Whether they’re creative in nature or you’re into a board game or you like coding in your free time, make time for interests outside of academia. It’s a great way to rest, relax and recharge away from your university work. If you prefer to replenish your energy alone, use this time for yourself. If you thrive off of being around other people, find a way to safely get them involved. Do check the current restrictions but I suggest either hanging out with the people already in your household, or move the activities online!

#7 – Stay connected

My family and closest friends are far away so lockdown hasn’t affected how much I see them. In fact, it’s allowed me to stay in touch more frequently because it’s much easier now to catch up through video because we’re ALL, all over the world, mostly at home. It’s an unexpected side effect of all the restrictions, but one I’m grateful for.

So if you can, do stay in touch with your friends and family. Societies across the university also have virtual events and activities you might want to get involved in. For instance, the International Society are running online language classes. Also check out the Student’s Union for societies’ online events schedule.

#8 – Reach out for help and/or support

Reach out and let people know (e.g. your lecturer or tutor) if you’re struggling with your lectures or coursework in one way or another. I’ve found people are generally very helpful! Bear in mind that your lecturers are also very busy right now and they’re finding everything challenging too, so giving them a heads up sooner rather than later helps all parties. Whether you need some extra time on an assessment, or you need help with a question, whatever it is, do let them know.

(Related: Read this piece Ellie May wrote about reaching out to academics.)

#9 – Keep to a schedule (as much as possible)

I like routine. Apparently us humans generally do. This year, I’ve relied on my routine more than ever. Knowing what’s next without having to actively think about it saves me so much brain space. Start with the simplest of things. For instance, I don’t think about what I have for breakfast – I have the same shake in the morning. And then on the weekends, I might make pancakes instead if I feel like it. I also have a mini morning and bedtime routine that serve as anchors to my day – the start and end.

What are your everyday activities/tasks? How can you package them into mini routines that make sense to you? Something I’m trying to get better at doing is creating a meal plan for the week so I don’t waste time trying to think about what to make for lunch or dinner. There’s the added benefit of not wasting the food I have as well!

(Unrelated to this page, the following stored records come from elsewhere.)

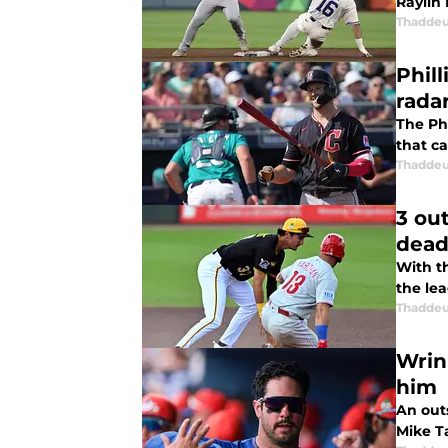
Raylin 
Thaddeu
Phill
rada
The Ph
that ca
Thaddeu
3 out
dead
With t
the lea
Thaddeu
Wrink
him
An out
Mike T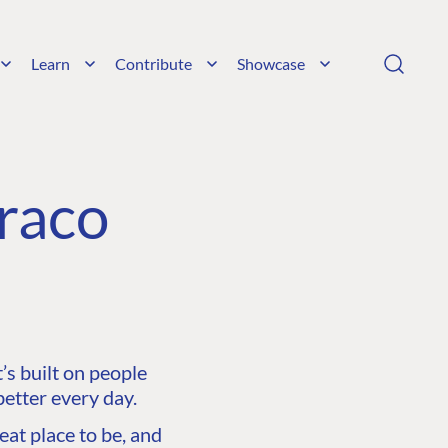
Learn
Contribute
Showcase
raco
s built on people
etter every day.
at place to be, and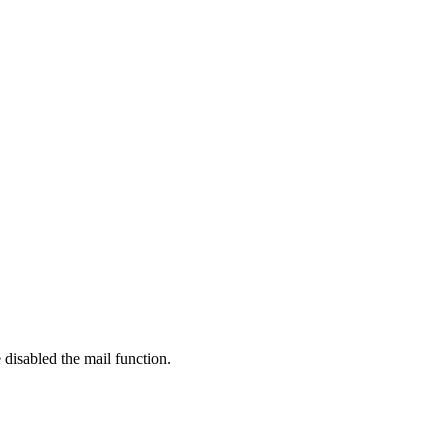
 disabled the mail function.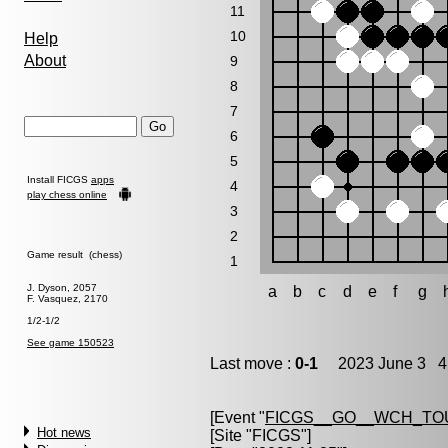
11
10
Help
About
9
8
7
6
5
Install FICGS
apps
4
play chess online
3
2
Game result (chess)
1
J. Dyson, 2057
a
b
c
d
e
f
g
F. Vasquez, 2170
1/2-1/2
See game 150523
Last move :
0-1
2023 June 3 4:
[Event "
FICGS__GO__WCH_TO
Hot news
[Site "FICGS"]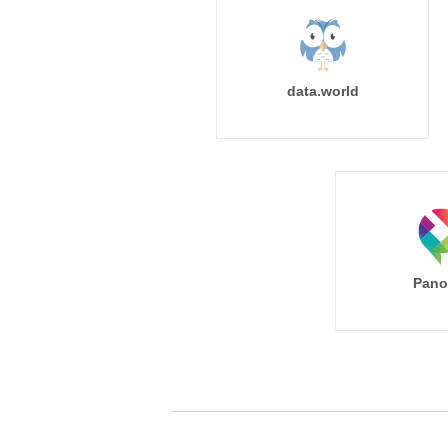
data.world
Pano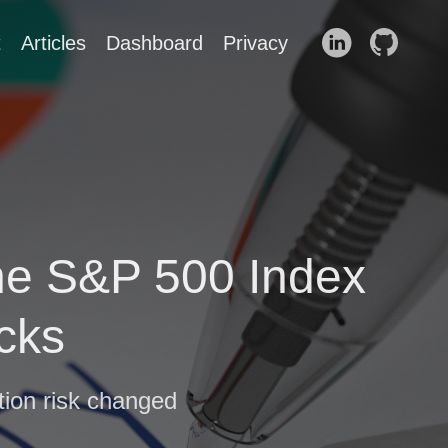
t
Articles
Dashboard
Privacy
 the S&P 500 Index
cks
tion risk changed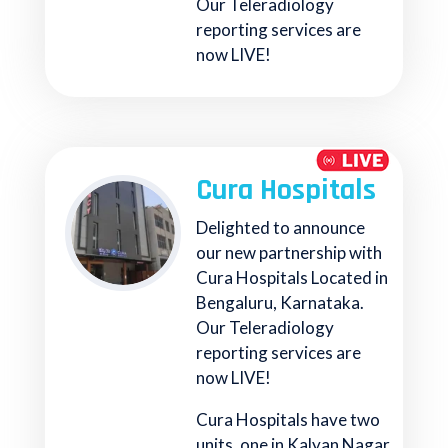
Our Teleradiology
reporting services are
now LIVE!
Cura Hospitals
Delighted to announce
our new partnership with
Cura Hospitals Located in
Bengaluru, Karnataka.
Our Teleradiology
reporting services are
now LIVE!
Cura Hospitals have two
units, one in Kalyan Nagar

Other things that can form part of your routine:

  • Brushing your teeth
  • Taking time for a walk / to exercise
  • Checking your emails at set times in the day
  • Having a shower / bath
  • Speaking to friends / family
  • Cleaning and organizing
  • Cooking meals
  • Skincare

I hope those tips were useful in showing you some ways your work/study at home situation might be improved, by even just a little bit. I know it isn’t easy at the moment, so do seek help as and when you need it. There are people from across the university you can speak and are there to support you.